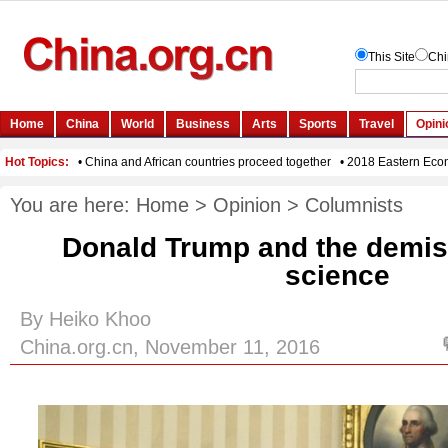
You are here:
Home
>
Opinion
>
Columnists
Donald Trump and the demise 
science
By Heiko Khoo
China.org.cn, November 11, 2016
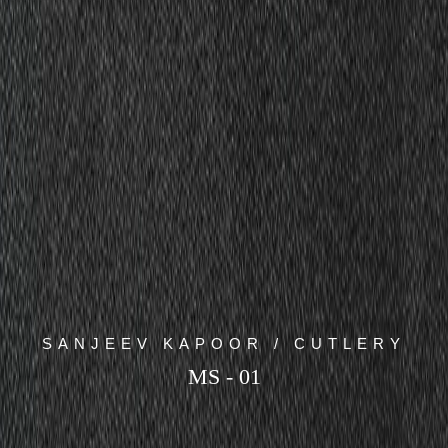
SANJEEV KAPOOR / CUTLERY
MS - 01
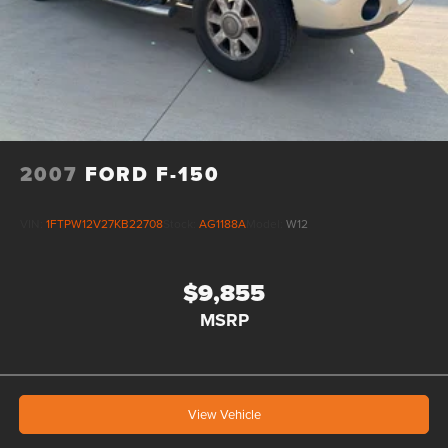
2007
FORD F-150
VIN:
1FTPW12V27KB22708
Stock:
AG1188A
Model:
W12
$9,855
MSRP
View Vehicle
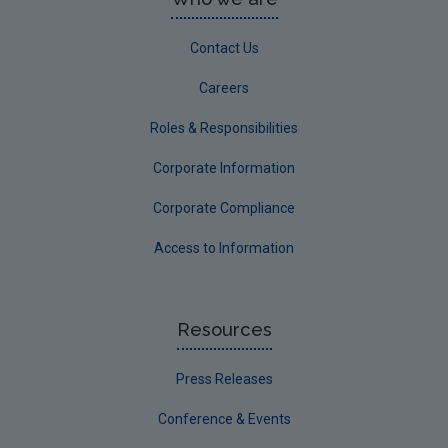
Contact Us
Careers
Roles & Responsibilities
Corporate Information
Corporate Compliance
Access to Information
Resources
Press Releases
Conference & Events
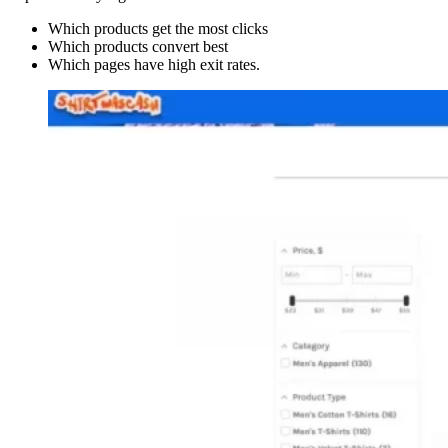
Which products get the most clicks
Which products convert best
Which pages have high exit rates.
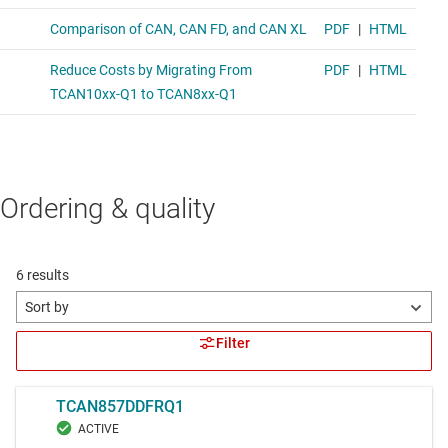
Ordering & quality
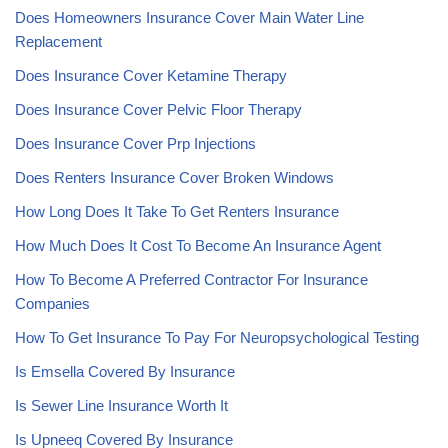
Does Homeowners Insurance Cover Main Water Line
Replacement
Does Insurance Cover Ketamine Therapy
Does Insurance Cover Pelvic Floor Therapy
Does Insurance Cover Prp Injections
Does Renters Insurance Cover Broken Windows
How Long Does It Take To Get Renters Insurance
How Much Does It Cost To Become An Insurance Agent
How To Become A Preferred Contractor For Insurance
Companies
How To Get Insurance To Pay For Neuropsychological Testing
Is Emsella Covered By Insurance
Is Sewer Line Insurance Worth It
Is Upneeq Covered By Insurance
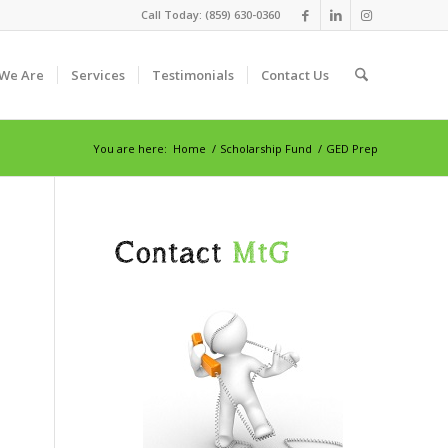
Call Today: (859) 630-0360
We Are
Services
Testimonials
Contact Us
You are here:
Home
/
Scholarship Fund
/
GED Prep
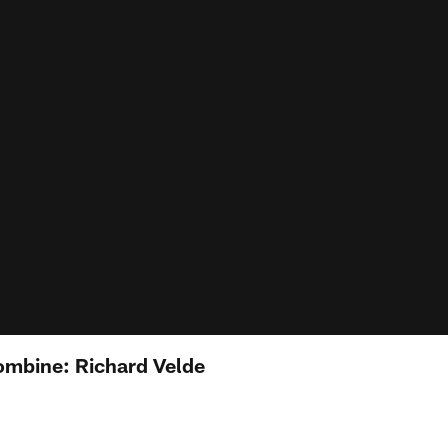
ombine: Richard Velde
★ ★ ★ ★
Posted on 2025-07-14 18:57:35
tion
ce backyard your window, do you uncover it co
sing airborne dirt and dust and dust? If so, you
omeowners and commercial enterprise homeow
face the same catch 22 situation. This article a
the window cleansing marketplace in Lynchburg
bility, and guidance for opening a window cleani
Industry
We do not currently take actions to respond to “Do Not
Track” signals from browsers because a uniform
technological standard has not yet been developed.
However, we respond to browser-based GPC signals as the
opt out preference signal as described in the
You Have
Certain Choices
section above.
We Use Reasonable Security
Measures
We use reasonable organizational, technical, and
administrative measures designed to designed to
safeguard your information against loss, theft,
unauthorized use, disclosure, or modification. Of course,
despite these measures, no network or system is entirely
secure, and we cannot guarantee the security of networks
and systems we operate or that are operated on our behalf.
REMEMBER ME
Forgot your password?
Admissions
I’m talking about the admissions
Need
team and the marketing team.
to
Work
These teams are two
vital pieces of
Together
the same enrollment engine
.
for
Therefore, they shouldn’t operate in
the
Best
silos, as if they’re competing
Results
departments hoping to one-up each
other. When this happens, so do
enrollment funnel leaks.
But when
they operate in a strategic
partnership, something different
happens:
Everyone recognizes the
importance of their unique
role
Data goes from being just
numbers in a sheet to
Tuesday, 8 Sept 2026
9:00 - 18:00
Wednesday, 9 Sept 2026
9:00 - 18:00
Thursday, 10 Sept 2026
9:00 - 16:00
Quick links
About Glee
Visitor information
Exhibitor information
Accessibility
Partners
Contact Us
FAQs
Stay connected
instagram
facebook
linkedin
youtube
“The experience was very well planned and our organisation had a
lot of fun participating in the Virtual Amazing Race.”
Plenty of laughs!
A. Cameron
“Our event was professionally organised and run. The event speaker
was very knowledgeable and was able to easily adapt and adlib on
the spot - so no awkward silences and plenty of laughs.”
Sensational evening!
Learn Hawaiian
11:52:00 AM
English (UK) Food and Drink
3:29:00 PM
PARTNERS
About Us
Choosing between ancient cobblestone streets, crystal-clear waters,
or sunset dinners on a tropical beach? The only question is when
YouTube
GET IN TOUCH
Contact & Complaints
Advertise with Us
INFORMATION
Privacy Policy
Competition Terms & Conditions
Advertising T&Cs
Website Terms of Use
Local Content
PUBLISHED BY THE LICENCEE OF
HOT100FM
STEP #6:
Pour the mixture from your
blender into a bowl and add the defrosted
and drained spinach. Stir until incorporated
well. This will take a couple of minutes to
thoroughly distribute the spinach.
★ ★ ★ ★
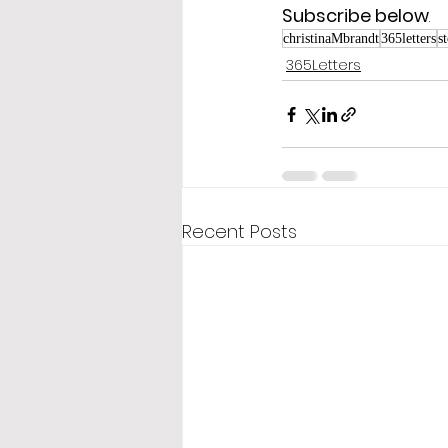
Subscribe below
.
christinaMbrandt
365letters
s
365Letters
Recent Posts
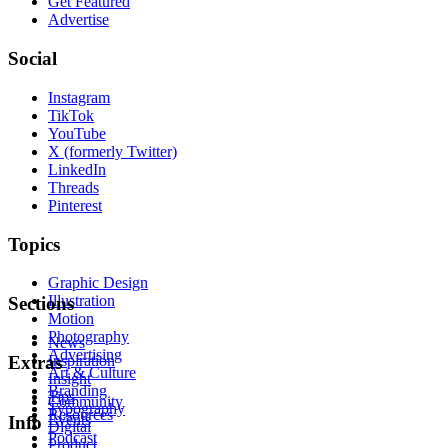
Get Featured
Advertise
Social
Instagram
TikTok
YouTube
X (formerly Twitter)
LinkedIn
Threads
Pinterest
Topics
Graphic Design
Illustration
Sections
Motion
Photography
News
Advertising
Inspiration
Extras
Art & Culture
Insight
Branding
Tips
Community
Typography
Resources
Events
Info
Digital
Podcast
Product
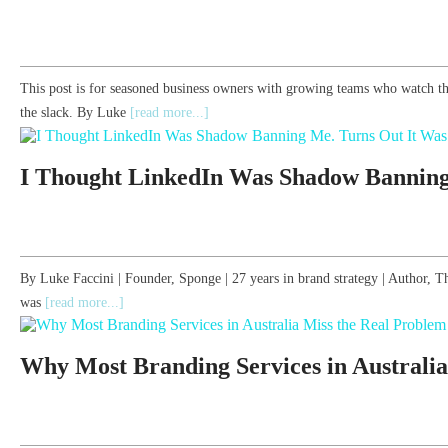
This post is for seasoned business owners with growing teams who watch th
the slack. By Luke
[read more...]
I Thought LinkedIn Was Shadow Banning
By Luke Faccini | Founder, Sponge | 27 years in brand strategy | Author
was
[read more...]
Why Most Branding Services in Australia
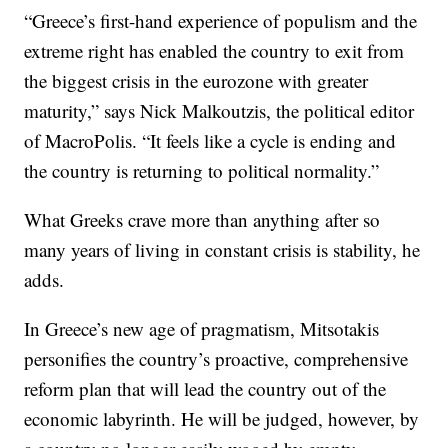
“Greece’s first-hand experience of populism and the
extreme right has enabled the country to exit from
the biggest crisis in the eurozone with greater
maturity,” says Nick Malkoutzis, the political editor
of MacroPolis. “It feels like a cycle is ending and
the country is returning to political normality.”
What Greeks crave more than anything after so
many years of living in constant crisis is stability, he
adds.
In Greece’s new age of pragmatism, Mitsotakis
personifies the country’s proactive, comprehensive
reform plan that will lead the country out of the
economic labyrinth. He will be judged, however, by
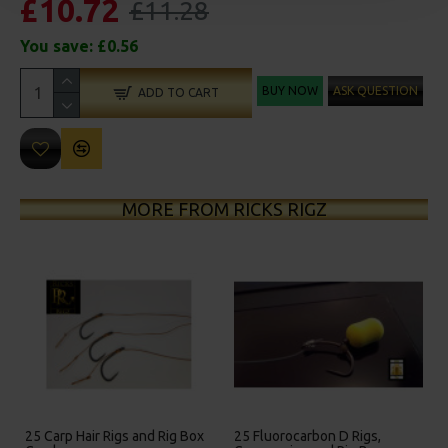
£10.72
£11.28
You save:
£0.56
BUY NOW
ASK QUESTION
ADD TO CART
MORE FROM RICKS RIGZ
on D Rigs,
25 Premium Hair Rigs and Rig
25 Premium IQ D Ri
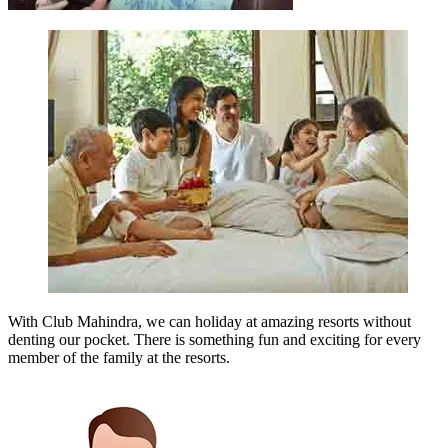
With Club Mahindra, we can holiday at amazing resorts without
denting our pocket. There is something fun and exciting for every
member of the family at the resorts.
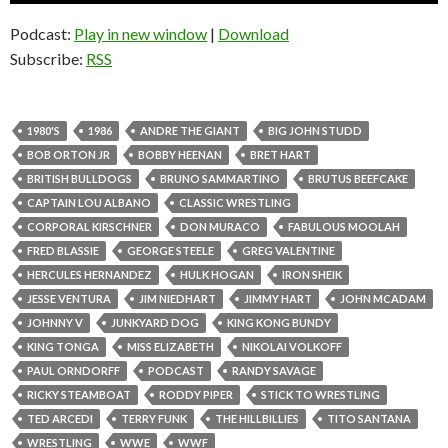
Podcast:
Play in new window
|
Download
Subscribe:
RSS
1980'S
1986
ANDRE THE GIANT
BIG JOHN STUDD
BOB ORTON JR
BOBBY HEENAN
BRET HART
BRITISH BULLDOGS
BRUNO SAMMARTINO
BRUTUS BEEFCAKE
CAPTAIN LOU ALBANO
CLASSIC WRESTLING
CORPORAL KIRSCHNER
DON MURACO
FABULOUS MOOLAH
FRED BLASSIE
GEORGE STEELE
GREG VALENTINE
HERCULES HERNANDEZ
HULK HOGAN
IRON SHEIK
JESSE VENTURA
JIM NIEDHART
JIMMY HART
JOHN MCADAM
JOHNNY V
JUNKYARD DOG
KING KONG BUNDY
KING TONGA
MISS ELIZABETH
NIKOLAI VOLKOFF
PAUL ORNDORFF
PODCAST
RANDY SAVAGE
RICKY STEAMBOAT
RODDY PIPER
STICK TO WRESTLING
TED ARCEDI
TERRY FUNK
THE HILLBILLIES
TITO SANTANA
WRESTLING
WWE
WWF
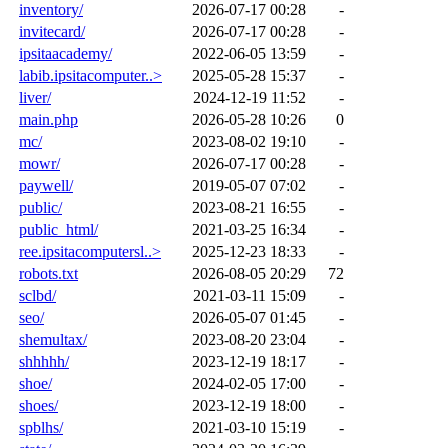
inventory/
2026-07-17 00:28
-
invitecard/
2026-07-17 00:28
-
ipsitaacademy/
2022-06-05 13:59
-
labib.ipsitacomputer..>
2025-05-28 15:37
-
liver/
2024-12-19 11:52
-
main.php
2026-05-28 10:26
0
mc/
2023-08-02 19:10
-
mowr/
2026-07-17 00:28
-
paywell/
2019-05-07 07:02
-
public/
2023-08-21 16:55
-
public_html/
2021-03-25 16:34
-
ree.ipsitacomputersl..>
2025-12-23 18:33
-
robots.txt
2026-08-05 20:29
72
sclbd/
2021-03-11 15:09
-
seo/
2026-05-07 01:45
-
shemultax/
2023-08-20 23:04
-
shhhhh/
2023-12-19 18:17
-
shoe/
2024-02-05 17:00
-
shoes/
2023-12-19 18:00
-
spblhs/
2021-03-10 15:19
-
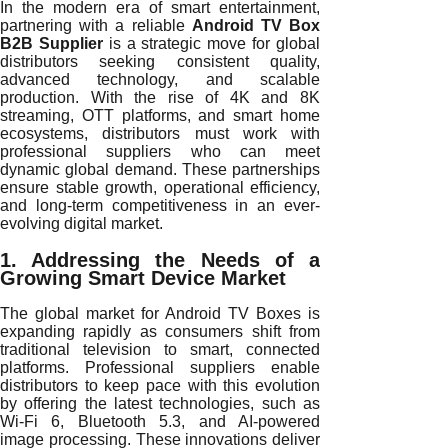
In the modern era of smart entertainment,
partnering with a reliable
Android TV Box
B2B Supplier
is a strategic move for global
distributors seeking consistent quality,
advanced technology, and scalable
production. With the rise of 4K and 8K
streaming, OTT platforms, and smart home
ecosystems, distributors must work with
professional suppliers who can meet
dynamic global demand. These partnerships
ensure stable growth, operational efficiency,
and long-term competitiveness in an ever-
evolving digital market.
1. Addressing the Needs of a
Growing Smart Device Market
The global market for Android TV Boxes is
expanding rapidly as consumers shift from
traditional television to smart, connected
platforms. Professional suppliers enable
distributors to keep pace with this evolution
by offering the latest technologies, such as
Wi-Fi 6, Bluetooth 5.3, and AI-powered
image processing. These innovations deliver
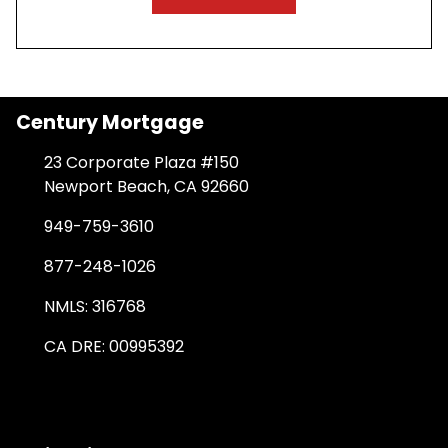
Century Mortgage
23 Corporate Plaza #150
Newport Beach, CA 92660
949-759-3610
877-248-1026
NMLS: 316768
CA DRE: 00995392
★ ★ ★ ★
Gather and copy every line of the data in which the string "teams" is found.

These teams are two
This post is for seasoned business owners with growing teams who watch th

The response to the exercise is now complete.